[WHAT TO DO]
Check each line of the data below for the string "color", then state how many have it and nothing else.

== PROVIDED ENTRIES ==

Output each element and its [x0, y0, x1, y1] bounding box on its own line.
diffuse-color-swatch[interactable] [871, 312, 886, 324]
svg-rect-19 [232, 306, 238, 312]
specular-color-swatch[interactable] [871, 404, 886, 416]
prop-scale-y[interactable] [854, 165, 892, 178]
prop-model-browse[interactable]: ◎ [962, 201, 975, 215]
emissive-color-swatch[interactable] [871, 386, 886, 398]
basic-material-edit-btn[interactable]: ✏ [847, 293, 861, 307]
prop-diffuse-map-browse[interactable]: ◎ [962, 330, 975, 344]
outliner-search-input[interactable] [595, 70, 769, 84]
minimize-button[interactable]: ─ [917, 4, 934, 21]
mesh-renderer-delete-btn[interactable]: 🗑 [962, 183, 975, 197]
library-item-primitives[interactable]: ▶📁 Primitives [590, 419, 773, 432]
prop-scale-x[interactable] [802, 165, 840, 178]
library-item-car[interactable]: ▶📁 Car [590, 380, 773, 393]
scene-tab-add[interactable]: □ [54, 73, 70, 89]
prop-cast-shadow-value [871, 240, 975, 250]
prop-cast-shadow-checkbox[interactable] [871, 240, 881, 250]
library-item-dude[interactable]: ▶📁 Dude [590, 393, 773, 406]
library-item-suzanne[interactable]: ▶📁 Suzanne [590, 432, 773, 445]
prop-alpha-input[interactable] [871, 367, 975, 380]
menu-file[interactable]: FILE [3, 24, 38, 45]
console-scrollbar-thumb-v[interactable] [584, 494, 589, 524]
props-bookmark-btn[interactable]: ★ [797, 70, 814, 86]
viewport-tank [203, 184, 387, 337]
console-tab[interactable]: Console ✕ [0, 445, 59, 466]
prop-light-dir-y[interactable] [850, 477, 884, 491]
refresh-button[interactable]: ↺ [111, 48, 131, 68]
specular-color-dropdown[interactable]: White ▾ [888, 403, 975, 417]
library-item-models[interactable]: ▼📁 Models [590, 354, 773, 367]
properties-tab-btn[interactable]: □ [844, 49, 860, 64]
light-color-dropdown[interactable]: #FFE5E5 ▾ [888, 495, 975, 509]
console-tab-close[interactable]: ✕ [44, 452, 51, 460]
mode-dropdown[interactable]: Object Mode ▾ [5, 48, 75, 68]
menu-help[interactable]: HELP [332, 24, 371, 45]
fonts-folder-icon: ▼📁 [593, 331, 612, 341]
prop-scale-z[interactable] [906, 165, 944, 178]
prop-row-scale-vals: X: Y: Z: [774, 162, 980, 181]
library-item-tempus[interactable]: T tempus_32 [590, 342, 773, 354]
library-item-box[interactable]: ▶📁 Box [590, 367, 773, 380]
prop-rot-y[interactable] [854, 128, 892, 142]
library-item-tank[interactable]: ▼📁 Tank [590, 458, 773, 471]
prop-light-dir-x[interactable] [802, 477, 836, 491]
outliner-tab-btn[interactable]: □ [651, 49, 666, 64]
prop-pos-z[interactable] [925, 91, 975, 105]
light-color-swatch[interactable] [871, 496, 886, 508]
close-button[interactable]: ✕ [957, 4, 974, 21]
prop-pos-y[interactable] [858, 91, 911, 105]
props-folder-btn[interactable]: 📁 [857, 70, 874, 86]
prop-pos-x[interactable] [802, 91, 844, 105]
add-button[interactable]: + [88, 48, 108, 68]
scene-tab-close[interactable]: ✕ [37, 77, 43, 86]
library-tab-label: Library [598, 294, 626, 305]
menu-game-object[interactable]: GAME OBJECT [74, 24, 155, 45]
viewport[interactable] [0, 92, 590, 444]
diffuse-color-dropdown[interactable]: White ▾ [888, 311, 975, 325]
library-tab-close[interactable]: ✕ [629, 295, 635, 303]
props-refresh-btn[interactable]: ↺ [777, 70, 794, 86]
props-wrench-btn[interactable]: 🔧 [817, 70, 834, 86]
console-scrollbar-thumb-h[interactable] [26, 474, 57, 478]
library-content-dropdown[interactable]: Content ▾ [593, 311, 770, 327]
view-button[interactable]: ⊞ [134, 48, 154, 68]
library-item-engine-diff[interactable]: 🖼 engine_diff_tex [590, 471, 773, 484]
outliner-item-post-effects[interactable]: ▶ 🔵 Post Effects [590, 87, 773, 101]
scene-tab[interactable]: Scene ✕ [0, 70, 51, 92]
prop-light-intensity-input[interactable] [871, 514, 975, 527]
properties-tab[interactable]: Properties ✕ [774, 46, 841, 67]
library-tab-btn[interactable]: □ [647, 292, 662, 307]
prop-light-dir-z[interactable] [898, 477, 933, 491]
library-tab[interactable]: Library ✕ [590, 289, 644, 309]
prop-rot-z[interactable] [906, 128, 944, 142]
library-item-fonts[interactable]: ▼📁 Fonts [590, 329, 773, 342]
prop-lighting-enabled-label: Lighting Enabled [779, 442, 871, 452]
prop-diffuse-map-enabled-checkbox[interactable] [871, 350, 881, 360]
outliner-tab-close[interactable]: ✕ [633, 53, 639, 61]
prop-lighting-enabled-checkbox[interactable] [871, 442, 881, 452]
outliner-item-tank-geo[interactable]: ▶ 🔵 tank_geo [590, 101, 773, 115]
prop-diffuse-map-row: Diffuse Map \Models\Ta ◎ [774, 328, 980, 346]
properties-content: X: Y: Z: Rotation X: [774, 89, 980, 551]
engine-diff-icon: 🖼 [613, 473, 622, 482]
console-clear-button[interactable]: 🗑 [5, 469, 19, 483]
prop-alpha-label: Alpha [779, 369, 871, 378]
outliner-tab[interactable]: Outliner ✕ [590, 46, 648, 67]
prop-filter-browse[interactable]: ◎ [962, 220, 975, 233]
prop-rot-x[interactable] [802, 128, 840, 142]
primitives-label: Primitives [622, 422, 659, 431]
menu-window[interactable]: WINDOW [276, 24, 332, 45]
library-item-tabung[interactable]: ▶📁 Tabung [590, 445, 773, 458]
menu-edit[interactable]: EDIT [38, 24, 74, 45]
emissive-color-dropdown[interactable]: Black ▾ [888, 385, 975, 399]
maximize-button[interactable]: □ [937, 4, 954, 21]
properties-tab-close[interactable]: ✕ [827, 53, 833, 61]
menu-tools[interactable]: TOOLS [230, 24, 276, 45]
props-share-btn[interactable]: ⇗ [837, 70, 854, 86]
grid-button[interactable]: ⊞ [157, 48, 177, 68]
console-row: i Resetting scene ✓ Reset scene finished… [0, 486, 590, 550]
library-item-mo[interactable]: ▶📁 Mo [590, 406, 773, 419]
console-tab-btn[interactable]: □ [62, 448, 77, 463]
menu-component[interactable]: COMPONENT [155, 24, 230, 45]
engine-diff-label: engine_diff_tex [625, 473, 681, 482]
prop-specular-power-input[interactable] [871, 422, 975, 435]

===

[TASK RESPONSE]
8